There was only one quarterback taken and nine offensive linemen. The offensive skill position players were largely ignored and the top three pass rushers went off the board in the first six picks.
It’s the teams that took the “safe” route that may suffer after Thursday. The Chiefs, Jaguars, Eagles, Cardinals, Titans, Chargers, Giants, Bears and Cowboys all took offensive linemen in the first round. All nine of those teams did not make the playoffs in 2012, and none of those first-round linemen will push them into playoff status in 2013.
A great offensive lineman will add to the greater good of a team, but he won’t be a franchise changer. Quick, who’s the best offensive tackle in the NFL? Probably Joe Thomas in Cleveland, right? Well, he hasn’t exactly been a franchise changer for the Browns, has he? Jake Long was the No. 1 overall pick in 2008 for the Dolphins, and Miami let him walk after having one winning season since he came aboard. And Long worked out! Long was as good as advertised.
Kansas City, Jacksonville, Philadelphia, Arizona, Tennessee, San Diego, Chicago and Dallas needed to make big moves to get into playoff contention next season, and taking right tackles and guards isn’t going to get it done. The Giants should be expected to make the playoffs next season, and their decision to take Justin Pugh No. 19 overall was probably a good one. They are a team without a ton of bigger needs.

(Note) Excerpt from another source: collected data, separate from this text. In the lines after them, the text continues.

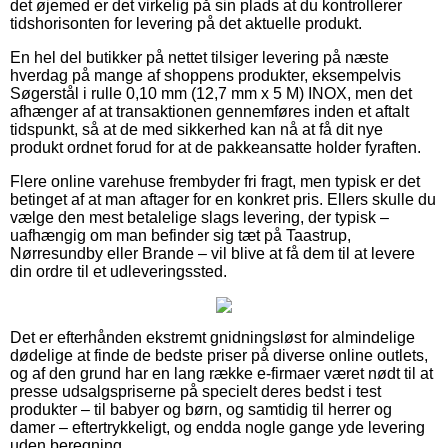
det øjemed er det virkelig på sin plads at du kontrollerer
tidshorisonten for levering på det aktuelle produkt.
En hel del butikker på nettet tilsiger levering på næste
hverdag på mange af shoppens produkter, eksempelvis
Søgerstål i rulle 0,10 mm (12,7 mm x 5 M) INOX, men det
afhænger af at transaktionen gennemføres inden et aftalt
tidspunkt, så at de med sikkerhed kan nå at få dit nye
produkt ordnet forud for at de pakkeansatte holder fyraften.
Flere online varehuse frembyder fri fragt, men typisk er det
betinget af at man aftager for en konkret pris. Ellers skulle du
vælge den mest betalelige slags levering, der typisk –
uafhængig om man befinder sig tæt på Taastrup,
Nørresundby eller Brande – vil blive at få dem til at levere
din ordre til et udleveringssted.
Det er efterhånden ekstremt gnidningsløst for almindelige
dødelige at finde de bedste priser på diverse online outlets,
og af den grund har en lang række e-firmaer været nødt til at
presse udsalgspriserne på specielt deres bedst i test
produkter – til babyer og børn, og samtidig til herrer og
damer – eftertrykkeligt, og endda nogle gange yde levering
uden beregning.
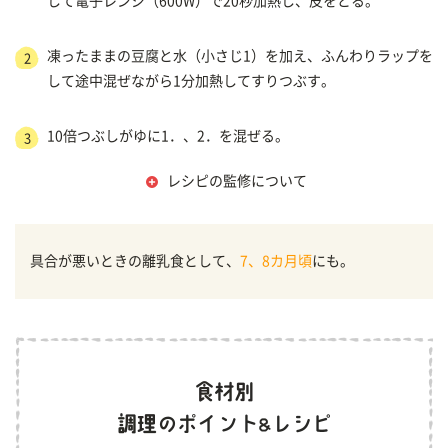
して電子レンジ（600W）で20秒加熱し、皮をとる。
凍ったままの豆腐と水（小さじ1）を加え、ふんわりラップを
2
して途中混ぜながら1分加熱してすりつぶす。
10倍つぶしがゆに1．、2．を混ぜる。
3
レシピの監修について
具合が悪いときの離乳食として、
7、8カ月頃
にも。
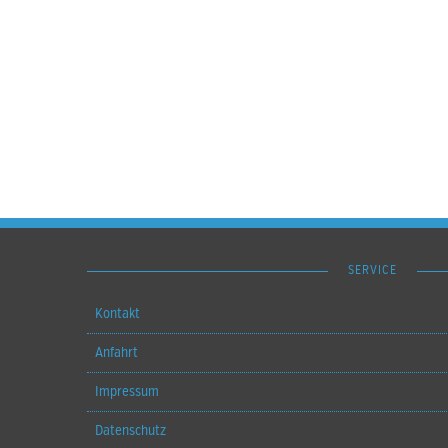
SERVICE
Kontakt
Anfahrt
Impressum
Datenschutz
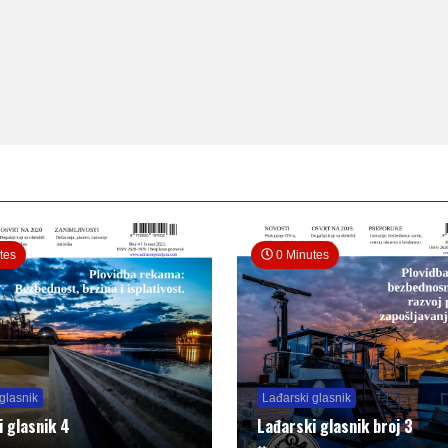
tes
0 Minutes
glasnik
Lađarski glasnik
i glasnik 4
Lađarski glasnik broj 3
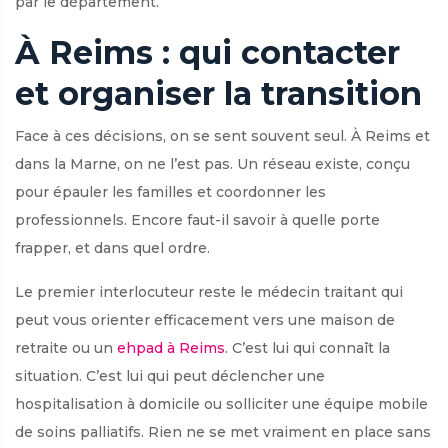
par le département.
À Reims : qui contacter
et organiser la transition
Face à ces décisions, on se sent souvent seul. À Reims et
dans la Marne, on ne l’est pas. Un réseau existe, conçu
pour épauler les familles et coordonner les
professionnels. Encore faut-il savoir à quelle porte
frapper, et dans quel ordre.
Le premier interlocuteur reste le médecin traitant qui
peut vous orienter efficacement vers une maison de
retraite ou un
ehpad à Reims
. C’est lui qui connaît la
situation. C’est lui qui peut déclencher une
hospitalisation à domicile ou solliciter une équipe mobile
de soins palliatifs. Rien ne se met vraiment en place sans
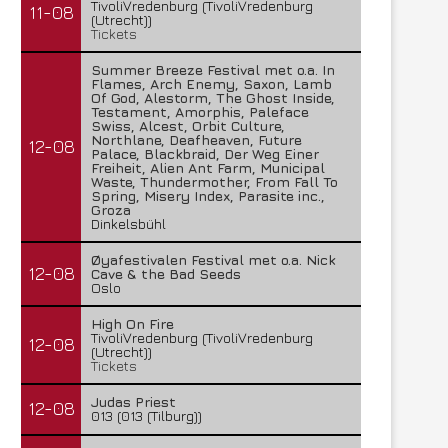
TivoliVredenburg (TivoliVredenburg
11-08
(Utrecht))
Tickets
Summer Breeze Festival met o.a. In
Flames, Arch Enemy, Saxon, Lamb
Of God, Alestorm, The Ghost Inside,
Testament, Amorphis, Paleface
Swiss, Alcest, Orbit Culture,
Northlane, Deafheaven, Future
12-08
Palace, Blackbraid, Der Weg Einer
Freiheit, Alien Ant Farm, Municipal
Waste, Thundermother, From Fall To
Spring, Misery Index, Parasite inc.,
Groza
Dinkelsbühl
Øyafestivalen Festival met o.a. Nick
12-08
Cave & the Bad Seeds
Oslo
High On Fire
TivoliVredenburg (TivoliVredenburg
12-08
(Utrecht))
Tickets
Judas Priest
12-08
013 (013 (Tilburg))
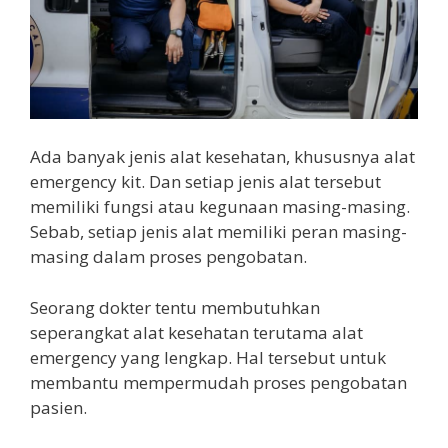
Ada banyak jenis alat kesehatan, khususnya alat
emergency kit. Dan setiap jenis alat tersebut
memiliki fungsi atau kegunaan masing-masing.
Sebab, setiap jenis alat memiliki peran masing-
masing dalam proses pengobatan.
Seorang dokter tentu membutuhkan
seperangkat alat kesehatan terutama alat
emergency yang lengkap. Hal tersebut untuk
membantu mempermudah proses pengobatan
pasien.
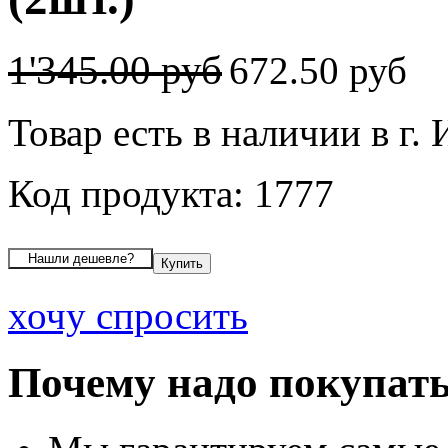
1'345.00 руб
672.50 руб
Товар есть в наличии в г.
Код продукта: 1777
хочу спросить
Почему надо покупать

If Branden Albert stays on board with the Chiefs, No. 1 overall pick Eric Fisher will be playing on the right side. Luke Joeckel will be playing on the right side in Jacksonville, Lane Johnson will be playing on the right side in Philadelphia, Jonathan Cooper and Chance Warmack are guards, D.J. Fluker is a right tackle only for San Diego, Pugh and Kyle Long are not left tackles for New York and Chicago respectively and Travis Frederick is a center in Dallas.
There should be a question whether a right tackle, guard or center is even worthy of a first-round pick, and they made up more than a quarter of the draft. Now, granted, right tackles are becoming more valuable since pass rushers will rarely stay on one side of the field anymore. Therefore, right tackles are becoming more valuable, but how big of an impact can one offensive lineman have on a game, a season or a team?
The first round saw possible high-impact players like Star Lotulelei, Sharrif Floyd, Xavier Rhodes and Tyler Eifert fall to the 14th pick and beyond. It saw guys like Jamar Taylor, Justin Hunter, Jonathan Cyprien, Geno Smith and Tank Carradine fall out of the first round altogether.
Great offensive line prospects still remain, too. Are Pugh, Long and Frederick really that much better players than the Menelik Watsons, Terron Armsteads, Larry Warfords and Brennan Williams‘ that can be had with the 33rd pick and beyond? Doubtful.
Offensive linemen should certainly be considered for the first round, but it seemed like teams wised up in 2012 when only one went before the No. 23 pick and only four went in the first round. It seemed as though teams consciously decided that guards like David DeCastro weren’t worth Top 10 or 20 picks. But this year, teams that fail year after year decided to play it “safe” by not doing much at all.
So as Fluker struggles to kick out against quick pass rushers next season in San Diego, and Cooper plays his butt off in Arizona — but the tackles playing next to him still can’t block worth a lick — don’t be surprised when those teams continue to fail.
Certain positions are just worth more. Cooper could wind up being the best guard in the NFL for the next ten years, but Will Shields was a damn good player too. However, he didn’t have the same impact on his team as a Tom Brady or even Darrelle Revis can.
Teams like the Rams, Jets and Raiders were smart to think outside the box during that string of first-round linemen when they took Tavon Austin, Dee Milliner and D.J. Hayden, respectively. Sure, they’re bigger risks, but if they pan out, they’ll also be better prizes.